#### Data in this exercise ####

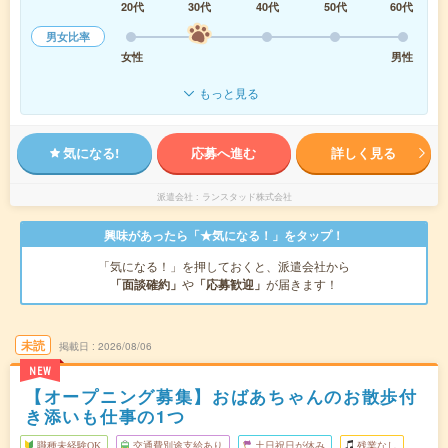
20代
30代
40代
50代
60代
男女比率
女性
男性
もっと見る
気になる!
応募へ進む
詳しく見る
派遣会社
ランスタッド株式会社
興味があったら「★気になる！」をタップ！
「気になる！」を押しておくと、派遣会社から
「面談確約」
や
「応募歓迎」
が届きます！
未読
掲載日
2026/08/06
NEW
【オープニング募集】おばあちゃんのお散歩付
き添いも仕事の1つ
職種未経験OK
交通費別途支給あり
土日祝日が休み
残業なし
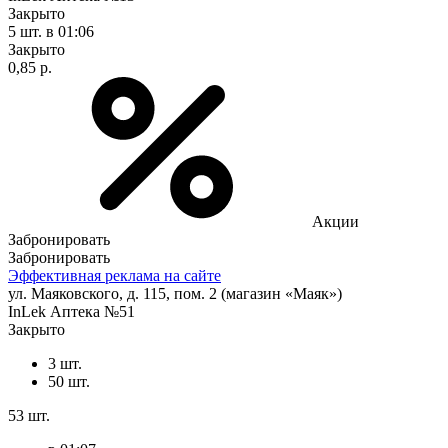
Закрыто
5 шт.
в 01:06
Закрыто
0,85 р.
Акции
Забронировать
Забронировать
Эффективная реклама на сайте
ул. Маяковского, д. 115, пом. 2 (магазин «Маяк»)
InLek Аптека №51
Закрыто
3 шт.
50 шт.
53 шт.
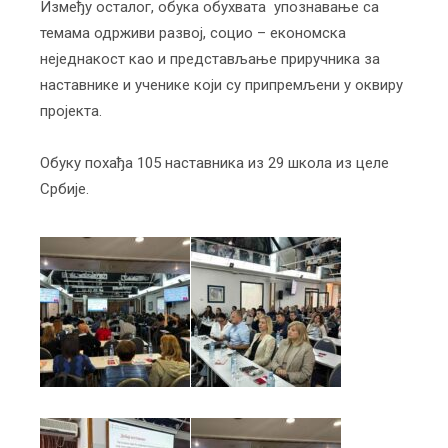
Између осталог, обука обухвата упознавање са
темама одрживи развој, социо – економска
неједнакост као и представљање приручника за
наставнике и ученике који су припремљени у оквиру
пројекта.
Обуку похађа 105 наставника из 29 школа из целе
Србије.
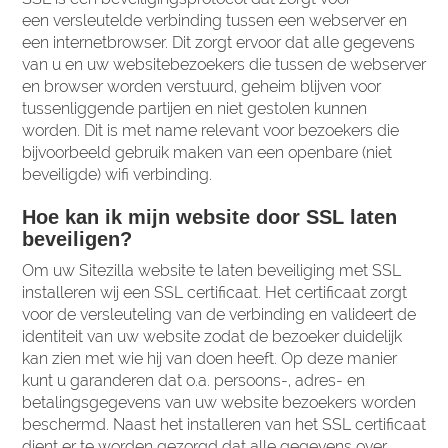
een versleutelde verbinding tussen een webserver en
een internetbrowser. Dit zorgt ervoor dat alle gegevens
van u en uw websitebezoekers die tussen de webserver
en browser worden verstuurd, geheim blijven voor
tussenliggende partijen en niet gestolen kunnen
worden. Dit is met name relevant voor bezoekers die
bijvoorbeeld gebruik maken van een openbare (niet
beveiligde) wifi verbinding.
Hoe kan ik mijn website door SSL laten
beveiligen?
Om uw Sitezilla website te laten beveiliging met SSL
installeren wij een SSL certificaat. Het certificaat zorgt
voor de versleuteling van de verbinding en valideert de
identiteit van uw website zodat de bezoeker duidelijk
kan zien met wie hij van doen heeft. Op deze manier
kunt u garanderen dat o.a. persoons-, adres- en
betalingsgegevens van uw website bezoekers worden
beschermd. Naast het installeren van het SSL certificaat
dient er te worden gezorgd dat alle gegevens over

####
#### Data in this exercise ####

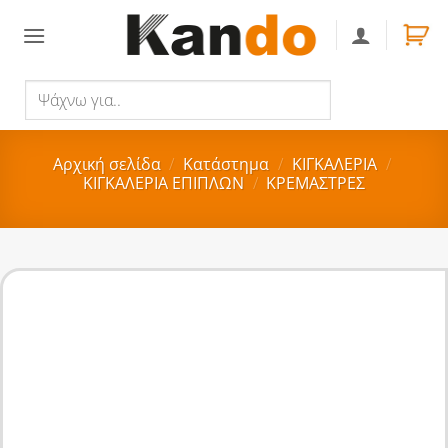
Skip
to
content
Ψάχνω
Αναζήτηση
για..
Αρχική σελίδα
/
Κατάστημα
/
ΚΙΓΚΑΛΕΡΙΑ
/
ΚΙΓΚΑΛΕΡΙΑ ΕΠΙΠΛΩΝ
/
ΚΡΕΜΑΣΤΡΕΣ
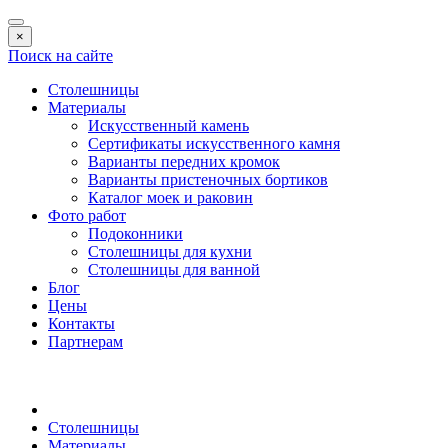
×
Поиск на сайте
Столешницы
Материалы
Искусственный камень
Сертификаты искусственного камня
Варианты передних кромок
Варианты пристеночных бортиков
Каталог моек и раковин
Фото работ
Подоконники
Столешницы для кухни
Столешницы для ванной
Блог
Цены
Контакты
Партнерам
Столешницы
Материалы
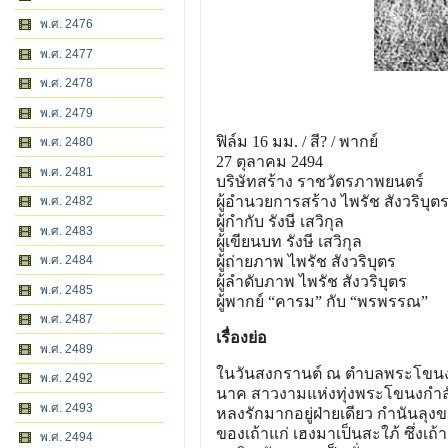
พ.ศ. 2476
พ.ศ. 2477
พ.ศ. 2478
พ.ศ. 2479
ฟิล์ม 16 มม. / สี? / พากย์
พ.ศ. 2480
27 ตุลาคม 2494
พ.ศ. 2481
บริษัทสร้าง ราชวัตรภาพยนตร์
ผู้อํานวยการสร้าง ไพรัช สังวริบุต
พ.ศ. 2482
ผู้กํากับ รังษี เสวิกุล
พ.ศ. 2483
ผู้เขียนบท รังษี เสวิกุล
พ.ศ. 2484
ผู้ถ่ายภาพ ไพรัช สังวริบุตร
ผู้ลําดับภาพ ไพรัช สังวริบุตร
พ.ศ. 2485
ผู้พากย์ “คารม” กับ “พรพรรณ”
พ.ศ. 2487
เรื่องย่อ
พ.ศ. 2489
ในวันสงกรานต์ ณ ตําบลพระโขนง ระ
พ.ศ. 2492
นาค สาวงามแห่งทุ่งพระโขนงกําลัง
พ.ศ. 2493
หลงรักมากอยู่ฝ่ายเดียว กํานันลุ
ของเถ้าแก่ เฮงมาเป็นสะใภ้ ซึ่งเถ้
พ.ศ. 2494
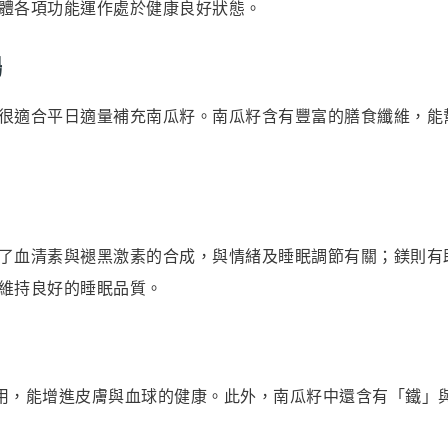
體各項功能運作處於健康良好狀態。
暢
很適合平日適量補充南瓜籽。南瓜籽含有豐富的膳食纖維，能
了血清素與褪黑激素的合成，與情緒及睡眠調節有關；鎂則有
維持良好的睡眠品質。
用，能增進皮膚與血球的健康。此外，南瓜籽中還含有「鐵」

####

§ Your instructions
With the pictures removed, print only the lines starting at the line that has "ผู้ลําดับภาพ ไพรัช สังวริบุตร" and ending at the line that has "用，能增進皮膚與血球的健康。此外，南瓜籽中還含有「鐵」", both ends included, exactly as they stand above.

§ Result of this exercise
ผู้ลําดับภาพ ไพรัช สังวริบุตร
พ.ศ. 2485
ผู้พากย์ “คารม” กับ “พรพรรณ”
พ.ศ. 2487
เรื่องย่อ
พ.ศ. 2489
ในวันสงกรานต์ ณ ตําบลพระโขนง ระ
พ.ศ. 2492
นาค สาวงามแห่งทุ่งพระโขนงกําลัง
พ.ศ. 2493
หลงรักมากอยู่ฝ่ายเดียว กํานันลุ
ของเถ้าแก่ เฮงมาเป็นสะใภ้ ซึ่งเถ้
พ.ศ. 2494
體各項功能運作處於健康良好狀態。
暢
很適合平日適量補充南瓜籽。南瓜籽含有豐富的膳食纖維，能
了血清素與褪黑激素的合成，與情緒及睡眠調節有關；鎂則有
維持良好的睡眠品質。
用，能增進皮膚與血球的健康。此外，南瓜籽中還含有「鐵」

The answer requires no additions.